* **WHAT YOU SHOULD DO**
Go over the entries below line by line, copying each one that contains the word "фильтрации".

[Source data]
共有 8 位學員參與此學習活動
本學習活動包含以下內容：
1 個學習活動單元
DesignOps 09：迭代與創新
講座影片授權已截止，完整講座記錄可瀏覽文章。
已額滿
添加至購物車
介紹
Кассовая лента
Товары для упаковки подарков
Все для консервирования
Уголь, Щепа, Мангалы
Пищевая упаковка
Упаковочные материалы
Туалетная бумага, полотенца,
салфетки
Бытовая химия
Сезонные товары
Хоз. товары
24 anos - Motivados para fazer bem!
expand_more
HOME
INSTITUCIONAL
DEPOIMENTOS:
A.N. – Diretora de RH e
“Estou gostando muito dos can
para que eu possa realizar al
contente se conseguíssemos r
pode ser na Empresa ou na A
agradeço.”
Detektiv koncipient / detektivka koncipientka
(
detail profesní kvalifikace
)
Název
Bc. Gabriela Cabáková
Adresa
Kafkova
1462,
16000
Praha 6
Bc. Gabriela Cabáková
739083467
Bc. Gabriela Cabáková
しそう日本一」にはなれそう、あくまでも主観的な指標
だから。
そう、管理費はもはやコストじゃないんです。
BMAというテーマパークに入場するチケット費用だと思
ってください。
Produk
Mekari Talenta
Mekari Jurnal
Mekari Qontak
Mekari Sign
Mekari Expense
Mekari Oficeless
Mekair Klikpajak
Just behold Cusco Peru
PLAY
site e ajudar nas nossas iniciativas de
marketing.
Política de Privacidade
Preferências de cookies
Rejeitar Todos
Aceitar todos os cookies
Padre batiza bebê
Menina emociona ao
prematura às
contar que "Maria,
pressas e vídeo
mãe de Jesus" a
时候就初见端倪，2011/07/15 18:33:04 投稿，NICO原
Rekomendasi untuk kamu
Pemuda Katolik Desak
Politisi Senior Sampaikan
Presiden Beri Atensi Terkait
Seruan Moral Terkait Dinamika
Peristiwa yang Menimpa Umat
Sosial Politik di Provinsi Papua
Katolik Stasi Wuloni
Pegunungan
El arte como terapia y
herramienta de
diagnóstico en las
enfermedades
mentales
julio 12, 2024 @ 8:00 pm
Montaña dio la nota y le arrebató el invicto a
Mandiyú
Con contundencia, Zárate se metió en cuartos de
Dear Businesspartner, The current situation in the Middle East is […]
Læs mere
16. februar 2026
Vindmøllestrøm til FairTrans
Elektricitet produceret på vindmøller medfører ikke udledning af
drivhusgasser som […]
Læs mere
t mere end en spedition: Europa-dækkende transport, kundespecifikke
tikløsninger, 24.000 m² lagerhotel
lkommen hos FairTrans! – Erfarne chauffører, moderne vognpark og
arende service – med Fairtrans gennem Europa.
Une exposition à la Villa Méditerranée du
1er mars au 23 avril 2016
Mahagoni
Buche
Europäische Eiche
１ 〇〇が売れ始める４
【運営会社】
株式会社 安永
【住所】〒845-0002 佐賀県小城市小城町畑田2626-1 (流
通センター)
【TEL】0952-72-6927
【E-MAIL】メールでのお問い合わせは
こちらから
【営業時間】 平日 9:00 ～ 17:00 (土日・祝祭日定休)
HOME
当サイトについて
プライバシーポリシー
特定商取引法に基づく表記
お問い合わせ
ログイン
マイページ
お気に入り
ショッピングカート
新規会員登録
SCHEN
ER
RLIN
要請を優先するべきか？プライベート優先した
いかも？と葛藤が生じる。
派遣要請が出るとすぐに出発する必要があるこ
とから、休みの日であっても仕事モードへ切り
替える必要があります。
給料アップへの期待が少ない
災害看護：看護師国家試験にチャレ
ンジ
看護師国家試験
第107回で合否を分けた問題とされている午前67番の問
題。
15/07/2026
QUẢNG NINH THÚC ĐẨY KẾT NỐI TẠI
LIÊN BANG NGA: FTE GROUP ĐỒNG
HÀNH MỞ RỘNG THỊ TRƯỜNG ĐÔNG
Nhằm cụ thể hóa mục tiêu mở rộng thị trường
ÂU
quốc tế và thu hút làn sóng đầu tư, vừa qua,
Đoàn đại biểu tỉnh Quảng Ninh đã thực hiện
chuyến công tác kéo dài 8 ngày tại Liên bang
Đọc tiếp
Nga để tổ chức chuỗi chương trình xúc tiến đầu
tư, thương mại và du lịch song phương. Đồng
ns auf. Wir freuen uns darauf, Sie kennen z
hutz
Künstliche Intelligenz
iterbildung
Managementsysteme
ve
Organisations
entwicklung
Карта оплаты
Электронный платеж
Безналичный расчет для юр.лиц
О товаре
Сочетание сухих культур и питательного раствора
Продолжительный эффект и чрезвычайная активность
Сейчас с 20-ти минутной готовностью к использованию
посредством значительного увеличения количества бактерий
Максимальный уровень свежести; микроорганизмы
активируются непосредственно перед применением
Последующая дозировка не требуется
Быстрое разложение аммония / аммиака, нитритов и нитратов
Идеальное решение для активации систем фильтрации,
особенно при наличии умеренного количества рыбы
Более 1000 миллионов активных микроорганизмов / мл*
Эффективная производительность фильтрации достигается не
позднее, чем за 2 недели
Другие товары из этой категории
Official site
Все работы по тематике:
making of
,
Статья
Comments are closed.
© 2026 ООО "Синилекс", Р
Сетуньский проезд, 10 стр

* **TASK OUTPUT**
Идеальное решение для активации систем фильтрации,
Эффективная производительность фильтрации достигается не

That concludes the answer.